DNREC’s 2012 Mosquito Control season begins with spraying of wooded wetlands
DOVER (March 19, 2012) – With the early arrival of warm weather, DNREC’s Mosquito Control Section has begun its annual spring woodland-pool spraying, treating wooded wetlands near populated areas in New Castle, Kent and Sussex counties. Approximately 7,000 to 10,000 acres with woodland pools where early season mosquitoes breed in quantity will be strategically larvicided by helicopter and possibly airplanes.
“With the mild winter and apparent early spring that could cause the forest canopy to leaf out early, we’re starting our woodland pool spraying a little early this year,” said Mosquito Control Administrator Dr. William Meredith. “We’re already seeing significant mosquito hatches during the recent unseasonably warm days, so this is the perfect time to begin.”
Aerial spraying of woodland pools must be completed before the forest canopy fills in with leaves, usually around mid-April, because leaves prevent the insecticide from reaching pools and other wet spots containing larvae on the forest floor. The spring campaign marks the beginning of Delaware’s mosquito season, which in most years continues until sometime between mid-October and early November, depending upon when the first killing frost occurs.
If larval stages of these early season mosquitoes are not successfully controlled, an intolerable number of biting adult mosquitoes could take wing by early to mid-May and remain through late June, becoming particularly troublesome within one to two miles of their woodland pool origins, and significantly affecting local quality of life for residents and visitors alike, said Dr. Meredith. As in past years, only woodland pools near populated areas will be treated.
“Delaware has about 100,000 acres of wet woodlands and it is not possible logistically or for budgetary reasons to larvicide all woodland mosquito-rearing habitats,” said Dr. Meredith. “Targeting the pools near populated areas is the best return-on-investment in providing mosquito relief to the most people.”
Over the next few weeks, Mosquito Control will apply a bacterially-produced insecticide, Bti. “Like all insecticides used by the Section, the U.S. Environmental Protection Agency has determined that Bti, when used in accordance with all EPA-approved instructions as required by federal law, can be applied without posing unreasonable risk to human health, wildlife or the environment,” said Meredith.
The amount of spraying needed is determined by where the woodlands are and how wet they are, which can vary from year to year depending on the location and amount of precipitation that has occurred over the past autumn, winter and early spring.
As in the past, advance public notice of when and where spraying will occur this year will be given daily via radio announcements, by calling 800-338-8181 toll-free, or by visiting the Mosquito Control website. Interested parties may also sign up for email mosquito control spray announcements by going to the DNREC website and following directions for receiving the notices.
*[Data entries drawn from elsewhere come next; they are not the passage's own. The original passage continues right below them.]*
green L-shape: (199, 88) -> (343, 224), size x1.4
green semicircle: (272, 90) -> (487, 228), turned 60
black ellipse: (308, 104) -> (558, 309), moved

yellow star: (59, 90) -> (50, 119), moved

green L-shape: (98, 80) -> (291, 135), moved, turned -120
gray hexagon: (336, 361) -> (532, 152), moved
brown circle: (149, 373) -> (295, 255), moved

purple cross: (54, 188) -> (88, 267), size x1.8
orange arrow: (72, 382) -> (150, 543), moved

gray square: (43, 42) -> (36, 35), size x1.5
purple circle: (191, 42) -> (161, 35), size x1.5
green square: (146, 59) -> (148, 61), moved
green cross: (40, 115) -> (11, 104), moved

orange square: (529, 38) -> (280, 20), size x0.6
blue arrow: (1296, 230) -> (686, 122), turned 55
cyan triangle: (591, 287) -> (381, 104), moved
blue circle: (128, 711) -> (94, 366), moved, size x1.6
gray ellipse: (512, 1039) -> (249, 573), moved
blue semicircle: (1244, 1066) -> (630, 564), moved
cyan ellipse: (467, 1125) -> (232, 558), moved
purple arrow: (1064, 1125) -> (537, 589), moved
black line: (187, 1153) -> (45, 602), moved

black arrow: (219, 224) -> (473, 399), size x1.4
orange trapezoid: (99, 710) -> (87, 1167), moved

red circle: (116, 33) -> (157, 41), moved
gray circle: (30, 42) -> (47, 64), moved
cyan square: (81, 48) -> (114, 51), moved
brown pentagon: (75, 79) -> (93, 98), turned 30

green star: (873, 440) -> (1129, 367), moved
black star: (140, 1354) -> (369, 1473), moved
During mosquito season, the public is encouraged to do its part to reduce mosquito-rearing habitat by cleaning clogged rain gutters, keeping fresh water in birdbaths, draining abandoned swimming pools and emptying standing water from such containers as scrap tires, cans, flower pot liners, unused water cisterns, upright wheelbarrows, uncovered trash cans, depressions in tarps covering boats or other objects stored outside.
To request local relief, call Mosquito Control’s field offices:
· Glasgow office, 302-836-2555, serving New Castle County and the northern half of Kent County including Dover
· Milford office, 302-422-1512, serving the southern half of Kent County south of Dover and all of Sussex County.
For more information about Delaware’s Mosquito Control program, please call the Dover office at 302-739-9917.
The Delaware Mosquito Control Section provides statewide services to more than 880,000 residents and more than 2 million visitors annually to maintain quality of life and protect public health by reducing the possibility of mosquito-borne illnesses such as West Nile virus. Throughout the warmer months, Mosquito Control monitors and treats mosquito populations that emerge from wetland areas found throughout the state, including ditches, stormwater ponds, wet woodlands and coastal salt marshes. The Section also works year-round on water and marsh management projects designed to reduce mosquito populations, and provides the public with information on dealing with mosquitoes, from reducing backyard breeding to avoiding mosquito bites.